→ About this task:
In this exercise, return the whole listing exactly, excluding any images.

→ Supplied material:
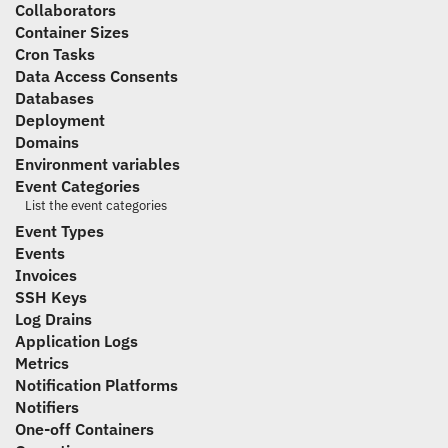
Collaborators
Container Sizes
Cron Tasks
Data Access Consents
Databases
Deployment
Domains
Environment variables
Event Categories
List the event categories
Event Types
Events
Invoices
SSH Keys
Log Drains
Application Logs
Metrics
Notification Platforms
Notifiers
One-off Containers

→ Answer box:
Collaborators
Container Sizes
Cron Tasks
Data Access Consents
Databases
Deployment
Domains
Environment variables
Event Categories
List the event categories
Event Types
Events
Invoices
SSH Keys
Log Drains
Application Logs
Metrics
Notification Platforms
Notifiers
One-off Containers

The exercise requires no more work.